(Work to complete): Each line below is to be repeated exactly; any picture is to be left out.

(Provided data):

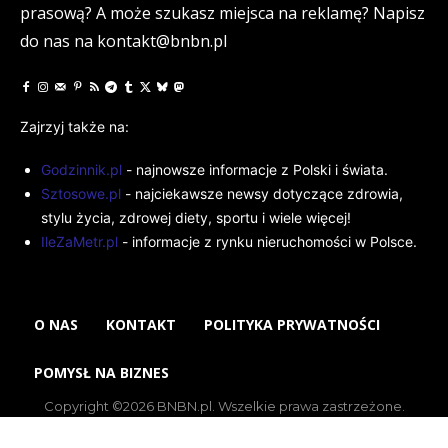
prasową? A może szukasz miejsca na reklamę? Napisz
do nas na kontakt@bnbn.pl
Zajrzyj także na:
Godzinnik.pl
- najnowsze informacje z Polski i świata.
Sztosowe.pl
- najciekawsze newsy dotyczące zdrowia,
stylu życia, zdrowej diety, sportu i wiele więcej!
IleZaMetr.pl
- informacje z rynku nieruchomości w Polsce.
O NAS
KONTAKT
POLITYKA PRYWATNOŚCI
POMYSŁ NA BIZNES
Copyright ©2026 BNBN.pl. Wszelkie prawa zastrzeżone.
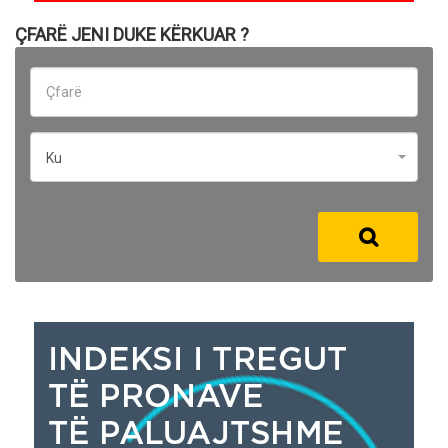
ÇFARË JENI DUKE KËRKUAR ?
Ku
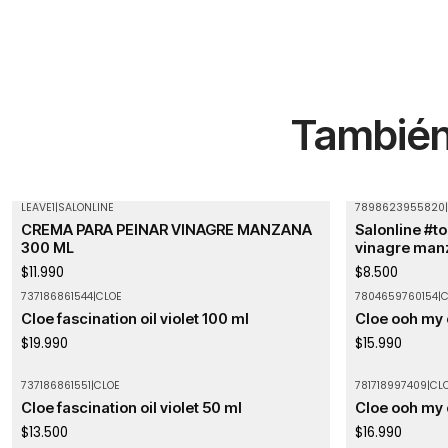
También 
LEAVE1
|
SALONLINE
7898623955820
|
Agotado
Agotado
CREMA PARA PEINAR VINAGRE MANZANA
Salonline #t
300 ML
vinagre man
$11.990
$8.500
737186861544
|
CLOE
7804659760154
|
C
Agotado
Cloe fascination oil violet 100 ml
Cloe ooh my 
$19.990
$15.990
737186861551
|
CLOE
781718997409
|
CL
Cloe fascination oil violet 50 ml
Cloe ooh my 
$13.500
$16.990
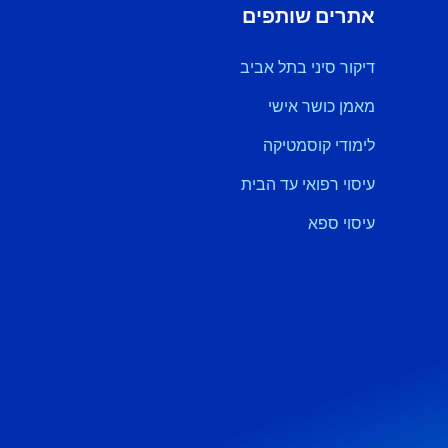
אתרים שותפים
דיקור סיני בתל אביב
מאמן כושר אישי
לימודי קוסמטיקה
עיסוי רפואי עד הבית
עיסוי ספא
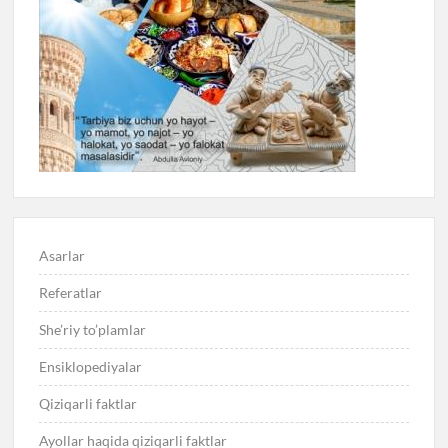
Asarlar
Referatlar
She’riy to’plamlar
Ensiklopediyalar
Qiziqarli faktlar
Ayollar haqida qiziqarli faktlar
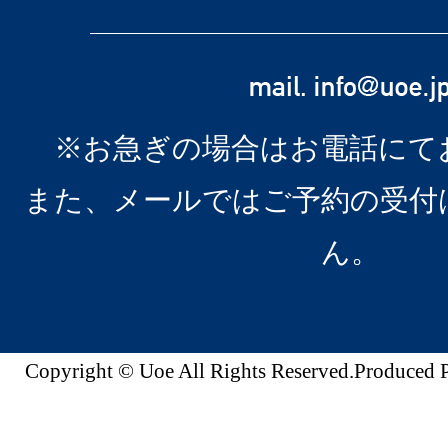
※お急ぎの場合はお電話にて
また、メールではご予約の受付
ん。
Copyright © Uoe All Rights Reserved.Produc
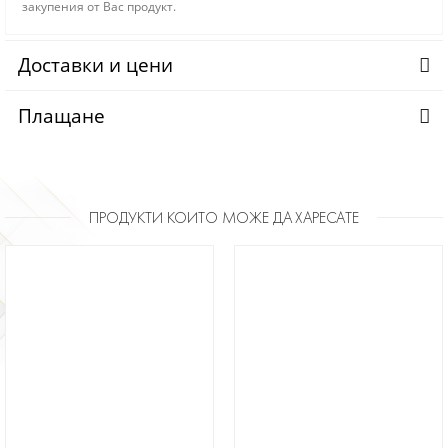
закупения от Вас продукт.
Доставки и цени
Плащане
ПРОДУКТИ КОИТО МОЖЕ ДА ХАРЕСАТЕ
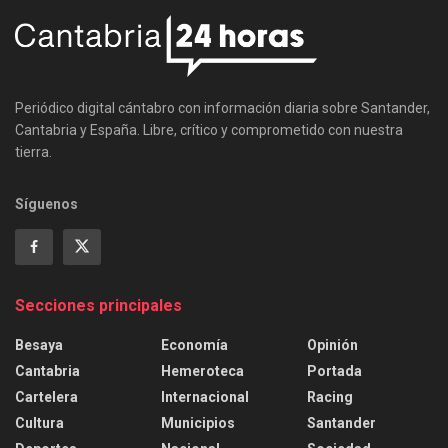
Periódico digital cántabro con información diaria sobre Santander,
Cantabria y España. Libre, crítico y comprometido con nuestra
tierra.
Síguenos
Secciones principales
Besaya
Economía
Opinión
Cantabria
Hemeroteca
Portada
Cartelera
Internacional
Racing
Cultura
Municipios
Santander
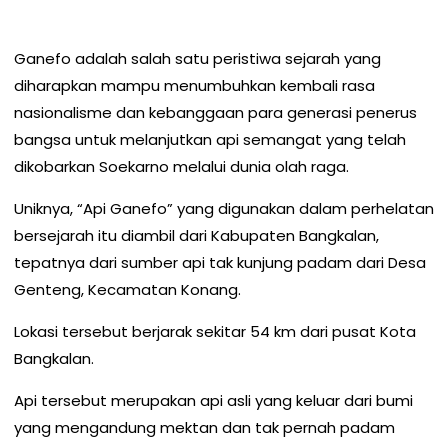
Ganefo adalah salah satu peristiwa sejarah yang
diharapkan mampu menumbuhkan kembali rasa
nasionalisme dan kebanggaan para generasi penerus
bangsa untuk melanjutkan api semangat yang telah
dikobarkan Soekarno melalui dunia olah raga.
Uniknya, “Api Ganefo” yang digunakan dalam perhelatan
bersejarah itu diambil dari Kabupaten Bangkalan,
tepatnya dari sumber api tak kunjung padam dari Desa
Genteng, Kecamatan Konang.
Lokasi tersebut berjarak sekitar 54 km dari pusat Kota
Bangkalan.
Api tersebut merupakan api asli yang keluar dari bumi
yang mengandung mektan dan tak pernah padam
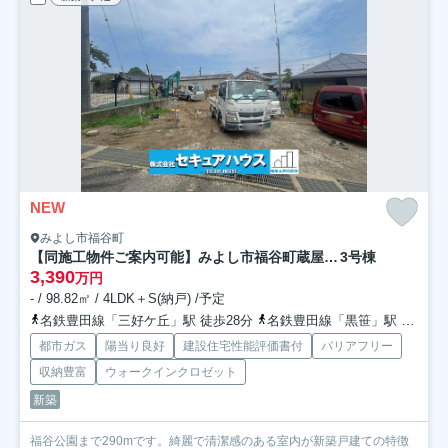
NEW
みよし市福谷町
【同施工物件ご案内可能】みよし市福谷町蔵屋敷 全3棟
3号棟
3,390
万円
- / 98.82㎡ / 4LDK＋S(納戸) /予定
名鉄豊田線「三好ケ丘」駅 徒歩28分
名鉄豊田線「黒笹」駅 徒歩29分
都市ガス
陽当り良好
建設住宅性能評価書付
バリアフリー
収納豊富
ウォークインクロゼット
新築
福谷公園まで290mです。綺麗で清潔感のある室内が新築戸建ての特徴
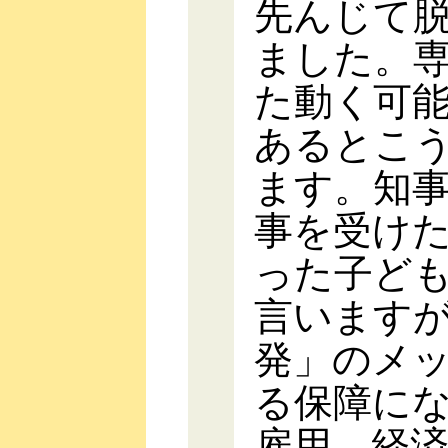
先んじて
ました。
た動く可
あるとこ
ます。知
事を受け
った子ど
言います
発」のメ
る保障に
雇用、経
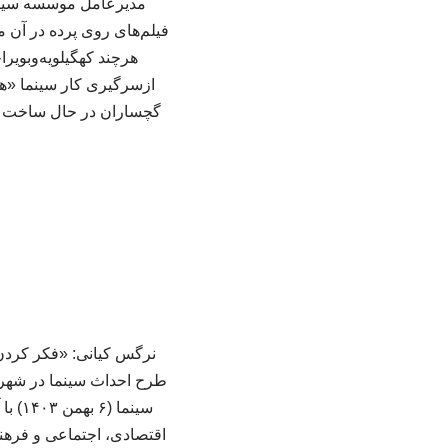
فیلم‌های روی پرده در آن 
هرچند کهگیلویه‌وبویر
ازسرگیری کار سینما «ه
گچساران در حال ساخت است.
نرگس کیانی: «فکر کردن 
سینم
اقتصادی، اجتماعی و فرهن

(Task solution):
prasową? A może szukasz miejsca na reklamę? Napisz
do nas na kontakt@bnbn.pl
Zajrzyj także na:
Godzinnik.pl
- najnowsze informacje z Polski i świata.
Sztosowe.pl
- najciekawsze newsy dotyczące zdrowia,
stylu życia, zdrowej diety, sportu i wiele więcej!
IleZaMetr.pl
- informacje z rynku nieruchomości w Polsce.
O NAS
KONTAKT
POLITYKA PRYWATNOŚCI
POMYSŁ NA BIZNES
Copyright ©2026 BNBN.pl. Wszelkie prawa zastrzeżone.
ÇFARË JENI DUKE KËRKUAR ?
Ku
También 
LEAVE1
|
SALONLINE
7898623955820
|
Agotado
Agotado
CREMA PARA PEINAR VINAGRE MANZANA
Salonline #t
300 ML
vinagre man
$11.990
$8.500
737186861544
|
CLOE
7804659760154
|
C
Agotado
Cloe fascination oil violet 100 ml
Cloe ooh my 
$19.990
$15.990
737186861551
|
CLOE
781718997409
|
CL
Cloe fascination oil violet 50 ml
Cloe ooh my 
$13.500
$16.990
אתרים שותפים
דיקור סיני בתל אביב
מאמן כושר אישי
לימודי קוסמטיקה
עיסוי רפואי עד הבית
עיסוי ספא
Asarlar
Referatlar
She’riy to’plamlar
Ensiklopediyalar
Qiziqarli faktlar
Ayollar haqida qiziqarli faktlar
※お急ぎの場合はお電話にて
また、メールではご予約の受付
ん。
Copyright © Uoe All Rights Reserved.Produc
закупения от Вас продукт.
Доставки и цени
Плащане
ПРОДУКТИ КОИТО МОЖЕ ДА ХАРЕСАТЕ
Periódico digital cántabro con información diaria sobre Santander,
Cantabria y España. Libre, crítico y comprometido con nuestra
tierra.
Síguenos
Secciones principales
Besaya
Economía
Opinión
Cantabria
Hemeroteca
Portada
Cartelera
Internacional
Racing
Cultura
Municipios
Santander
Ganefo adalah salah satu peristiwa sejarah yang
diharapkan mampu menumbuhkan kembali rasa
nasionalisme dan kebanggaan para generasi penerus
bangsa untuk melanjutkan api semangat yang telah
dikobarkan Soekarno melalui dunia olah raga.
Uniknya, “Api Ganefo” yang digunakan dalam perhelatan
bersejarah itu diambil dari Kabupaten Bangkalan,
tepatnya dari sumber api tak kunjung padam dari Desa
Genteng, Kecamatan Konang.
Lokasi tersebut berjarak sekitar 54 km dari pusat Kota
Bangkalan.
Api tersebut merupakan api asli yang keluar dari bumi
yang mengandung mektan dan tak pernah padam
NEW
みよし市福谷町
【同施工物件ご案内可能】みよし市福谷町蔵屋敷 全3棟
3号棟
3,390
万円
- / 98.82㎡ / 4LDK＋S(納戸) /予定
名鉄豊田線「三好ケ丘」駅 徒歩28分
名鉄豊田線「黒笹」駅 徒歩29分
都市ガス
陽当り良好
建設住宅性能評価書付
バリアフリー
収納豊富
ウォークインクロゼット
新築
福谷公園まで290mです。綺麗で清潔感のある室内が新築戸建ての特徴
先んじて
ました。
た動く可
あるとこ
ます。知
事を受け
った子ど
言います
発」のメ
る保障に
雇用、経
فیلم‌های روی پرده در آن 
هرچند کهگیلویه‌وبویر
ازسرگیری کار سینما «ه
گچساران در حال ساخت است.
نرگس کیانی: «فکر کردن 
سینم
اقتصادی، اجتماعی و فرهن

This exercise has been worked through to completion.